Sekarang seluruh tubuhnya muncul dalam sistem bintang ini, dan dampak visualnya sangat besar.

Api hijau membara di sekitar serangga ini, dan kekuatan serta gelombang energi destruktif bergelombang darinya ke segala arah.

“Mahluk Malang! Mati!” Monster raksasa itu mentrasimikan suaranya kepada Fei.

Mata raksasa merilis titik-titik cahaya hijau, dan mereka menciptakan jaring cahaya, terbang maju ke arah Fei dan mencoba untuk menelan dia seperti undangan dari Malaikat Maut. Ketika jaring menyentuh fragmen bintang di ruang angkasa, fragmen itu diam-diam berubah menjadi potongan-potongan yang memiliki ukuran sebutir pasir.

“Ini tampaknya salah satu serangan pembunuh raksasa yang seperti monster itu”

Fei merasakan kilatan hukum alam bergelombang di dalam serangan yang tampak seperti laser-net ini. Sudah jelas bahwa itu bukan jaring cahaya sederhana yang terbuat dari energi.

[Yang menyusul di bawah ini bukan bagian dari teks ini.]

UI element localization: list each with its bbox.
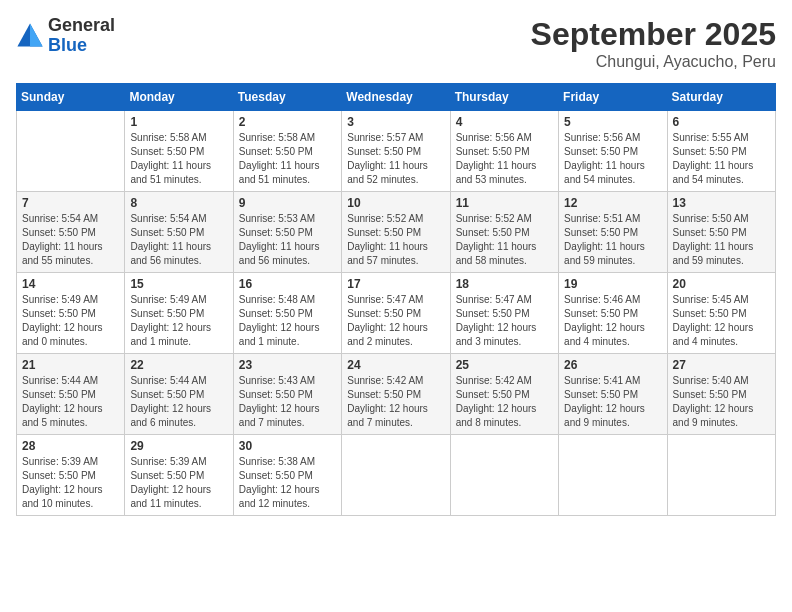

“Mungkinkah selama proses evolusi, serangga ini juga sudah bergabung dengan hukum alam ilahi dari benua Azeroth?” Pikir Fei. Ketika jaring hijau cahaya mendekatinya, ia merentahkan tangannya dan dengan mudah merobeknya.

Seolah-olah ia merobek sepotong kain compang-camping, Fei mudah merobek jaring hijau yang langsung bisa membunuh Godly King tingkat rendah menjadi dua. Lalu kilatan cahaya emas keluar dari tangan Fei, membalik warna jaring hijau menjadi emas. Setelah itu, jaring emas terbang kembali ke serangga raksasa.

“Mahluk Malang! Mati!” Monster belalang raksasa merilis kekuatan spiritual seperti tornado, dan mengulangi hal yang sama sebelumnya.

Hal yang mengejutkan adalah bahwa rangkaian frekuensi energi spiritual ini berisi bahasa kuno dari benua Azeroth.

Pada saat berikutnya, Fei bisa menebak alasannya.

Ini pasti serangga dengan tingkat tinggi yang ikut serta dalam Perang Melawan Klan dewa dan Iblis lebih dari 1.000 tahun yang lalu. Ini seharusnya sudah membunuh banyak master klan Dewa dan Iblis, menyerap kekuatan musuh-musuhnya dan pemahaman hukum alam mereka, membuat mereka berkembang ke jalan ini. Hingga kemudian, membuatnya mendapatkan teknik yang sama dan memahami bahasa kuno benua.

Pertempuran dimulai pada saat ini.

Serangga melihat diri mereka sebagai ras terbesar di alam semesta, dan mereka tidak melihat manusia sebagai lawan yang layak.

Serangga raksasa ini bergerak bebas di ruang angkasa meskipun itu besar seperti gunung, dan enam pasang antenanya berputar-putar, merobek jaring emas cahaya menjadi potongan-potongan.

Kemudian, seperti banteng gila, ia berlari melintasi ruang dan menginjak Fei dengan kaki yang seperti senjata tajam sementara api hijau membara di sekitarnya.

“Hahaha! Kau ingin bersaing denganku dalam hal ukuran?”

Fei tertawa dan melangkah maju. Ukuran tubuhnya langsung meningkat lebih dari 1.000 kali, berubah menjadi raksasa yang lebih dari 3.000 meter. Tangan besar nya diulurkan dan menangkap kaki depan serangga raksasa, dan ia menarik ke atas untuk lalu diputar sebelum akhirnya dilepaskan dan melemparkan belalang raksasa ini-seperti serangga kecil.

Boom!

Serangga belalang raksasa berjuang dengan gila, tapi tak ada gunanya.

Tubuh raksasanya menghantam ke dalam lubang cacing raksasa lebih jauh dan segera menghancurkan stabilitas spasial elemen yang sejak awal sudah tidak kokoh.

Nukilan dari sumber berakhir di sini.